New Doctor and Med Changes

Visiting the doctor is very different from what it was a year ago. It used to be that the doctor would look at his chart, look at me, look back at the chart, shake his head and mumble before beginning the lecture of how I was shortening my life and how badly I needed to lose weight. It was always the same. Today, I had to see the doctor to get some meds refilled. Because of insurance changes I was changing doctors so this was a new one. As part of getting my medical history, it was necessary to walk her through everything that has happened over the last few years and the changes that have occurred during within the last ten months. I just love the shocked look on people’s faces when I show them the photo on my license which was taken when I was still over 400 lbs.
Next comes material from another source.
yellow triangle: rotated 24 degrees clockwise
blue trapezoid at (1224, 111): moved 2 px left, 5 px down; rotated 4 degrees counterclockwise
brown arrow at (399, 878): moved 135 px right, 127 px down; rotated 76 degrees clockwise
The interesting thing was when we went through the usual questions about current condition. My A1C and cholesterol are fine. I am off my C-PAP. I went off of one blood pressure medicine months ago. My testosterone shot volume has been reduced. I am lighter, healthier, and much more energetic. All these are things I’ve shared here before. I haven’t even had a gout flare in a couple months. During the conversation, the doctor asked if I have any medical complaints I needed to talk to her about. This was the first time that I had to think for quite a while to come up with something. I finally remembered the pain in my elbow from lifting, and she recommended an over-the-counter cream—I just used it and it worked wonders. There was really nothing else to discuss but the changes she was making to my final blood pressure medicine—my blood pressure had dropped lower than it should, showing I was now overmedicated.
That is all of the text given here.